A 1026 mb high pressure system is located west of the southern
California/northern Baja California Norte border near 32N124W,
with a ridge extending south to near 24N124W and southeast from 
there to the Revillagigedo Islands. The surface analysis depicts
very strong high pressure of 1044 mb to be centered over the 
Great Basin as well. The pressure gradient between these high 
pressure systems and enhanced troughing across the Gulf of 
California is supporting fresh to strong north winds across 
central and southern sections of the Gulf of California. Seas 
with these winds presently have a maximum of around 6 ft. Beyond 
48 hours, model guidance suggests that the pressure gradient 
will further tighten leading to an increase in the coverage of 
these winds over almost all of the Gulf of California within 60 
nm of the Baja Peninsula on Thu and Thu night.

Latest satellite-derived sea height data reveals seas of 5 to 7
ft west of the Baja California Peninsula, however, wave model
guidance indicates that a new set of long-period northwest swell
producing much larger seas, in the range of 8 to 10 ft, will
reach the waters off the northern Baja California coast and near 
Guadalupe Island beginning tonight, then spread east to cover 
most of the waters off the entire Baja California peninsula and 
the Revillagigedo Islands through Tue night, before subsiding 
below 8 ft through Wed evening.


Gulf of Papagayo...Winds will pulse to strong speeds during the 
overnight and early morning hours over the Gulf of Papagayo 
tonight and Tue night, then to mainly fresh speeds Wed night 
as high pressure over the Gulf of Mexico builds southeastward 
toward the NW Caribbean Sea and Central America.

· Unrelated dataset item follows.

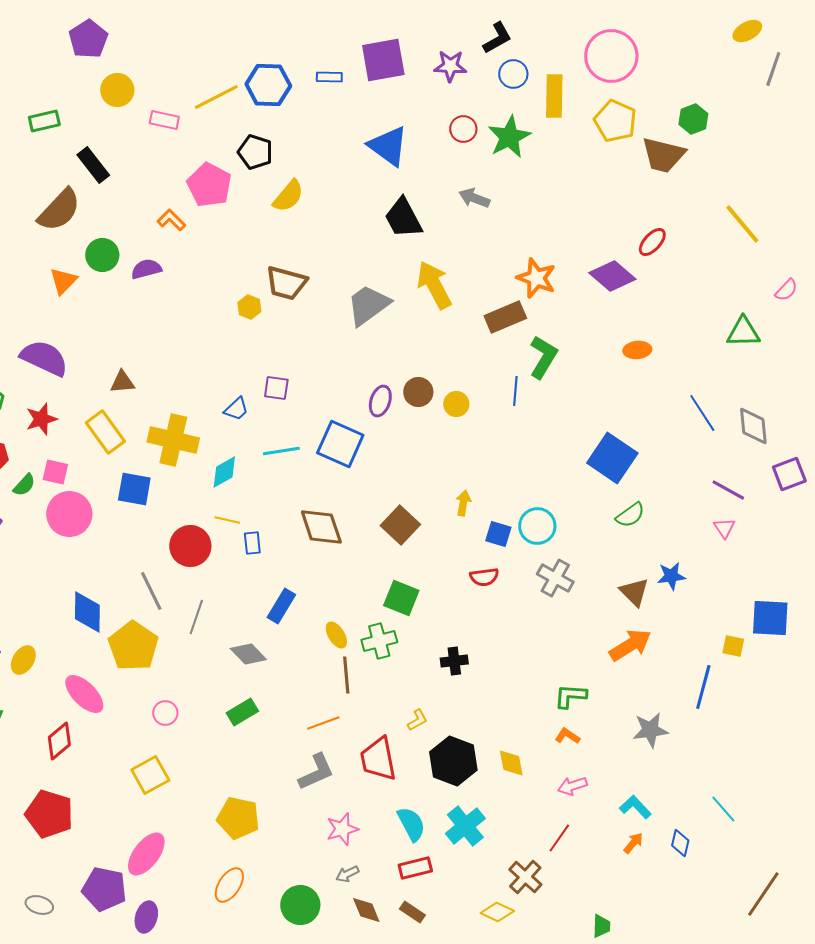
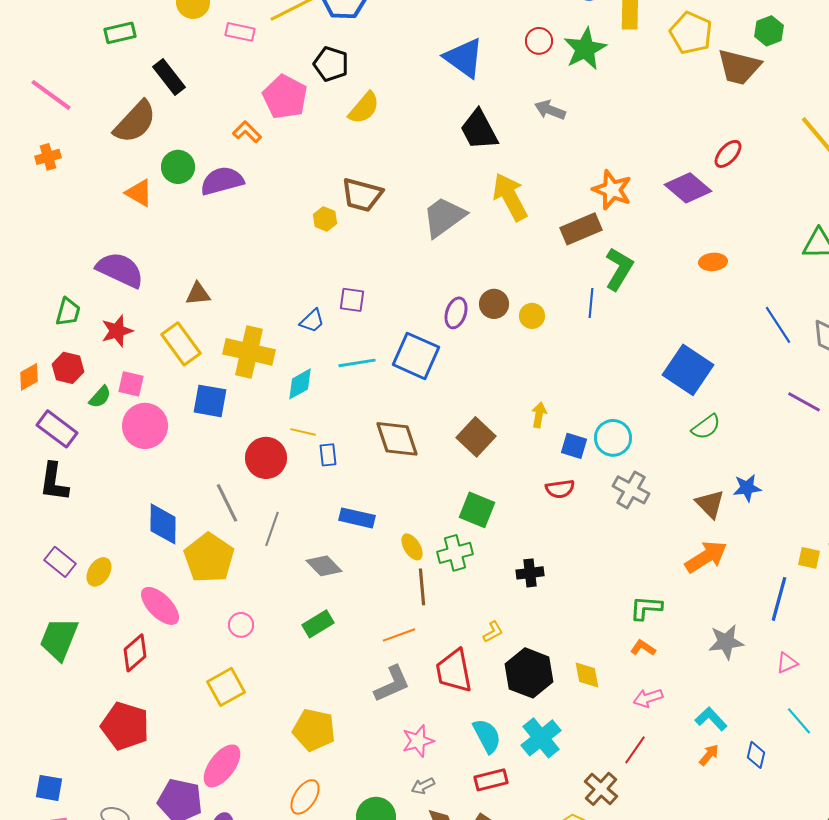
purple semicircle: (146, 269) -> (222, 181), size x1.4
orange triangle: (63, 281) -> (139, 193), turned -44
pink triangle: (724, 528) -> (787, 663), moved, turned 40
blue rectangle: (281, 606) -> (357, 518), turned 72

Elsewhere, gentle to moderate winds will persist on either side 
of a weakening monsoon trough and seas in the range of 4 to 6 ft.


A cold front is analyzed along a position from near 32N129W to 
26N140W at 06Z this morning. The front has slowed down, which 
has allowed long-period northwest swell generated by winds 
behind the front to propagate out ahead of the front. This will 
bring seas in excess of 8 ft to most of the area west of 120W 
through early Tue. This will reinforce the decaying northwest
well lingering south of 20N which are mixed with shorter period 
trade wind swell. A tightening pressure gradient resulting from 
strong high pressure that will build east-southeast behind the 
front will support mainly fresh northeast trade winds from 10N 
to 20N west of about 125W through Wed, with fresh to strong winds
west of 133W.

Wave model guidance suggests that a rather large area of 8 ft 
seas associated with mixed swell will stretch from about 03N to 
13N between 94W and 110W as a result of long-period northwest
swell mixing with shorter period northeast swell that propagate 
downstream from the Gulf of Tehuantepec and to a smaller extent 
those induced by the Gulf of Papagayo strong nocturnal pulsing 
northeast winds. This area of swell will begin to merge with an 
even larger area of seas associated with northwest swell which 
will cover almost all of the forecast area west of around 92W by 

A surface trough along a position from near 14N111W to 09N112W at
06Z is moving quickly westward. The trough is positioned to the 
east of a very well pronounced upper-level trough as seen in 
water vapor. The satellite imagery shows scattered moderate 
convection displaced to the east of the surface trough within 60 
nm of a line from 13N105W to 13N109W and to 13N111W. The upper-
level trough will amplify southward during the next couple of 
days, while at the same time the surface trough gradually loses 
its identity as it continues in a westward motion.